*EXERCISE AIM*: Once the line with "διακινούσε ναρκωτικά" is found in the entries below, print it and each following line exactly, stopping after the line with "Étude gratuite"; print nothing else.

*** EXTRACTED RECORDS Section Begins ***

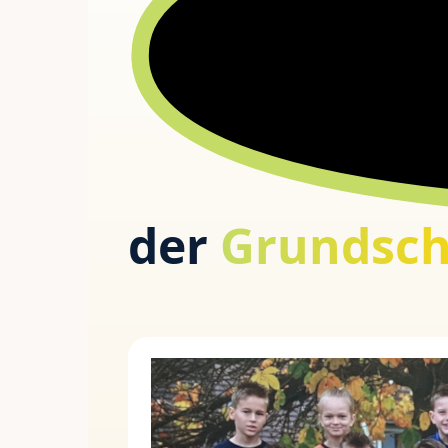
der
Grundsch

*** EXTRACTED RECORDS Section Ends ***
*** EXTRACTED RECORDS Section Begins ***

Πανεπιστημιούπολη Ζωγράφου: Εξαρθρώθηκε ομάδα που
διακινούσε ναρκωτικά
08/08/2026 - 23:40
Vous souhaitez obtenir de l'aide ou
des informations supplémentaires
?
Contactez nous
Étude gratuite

*** EXTRACTED RECORDS Section Ends ***

*REPLY*:
διακινούσε ναρκωτικά
08/08/2026 - 23:40
Vous souhaitez obtenir de l'aide ou
des informations supplémentaires
?
Contactez nous
Étude gratuite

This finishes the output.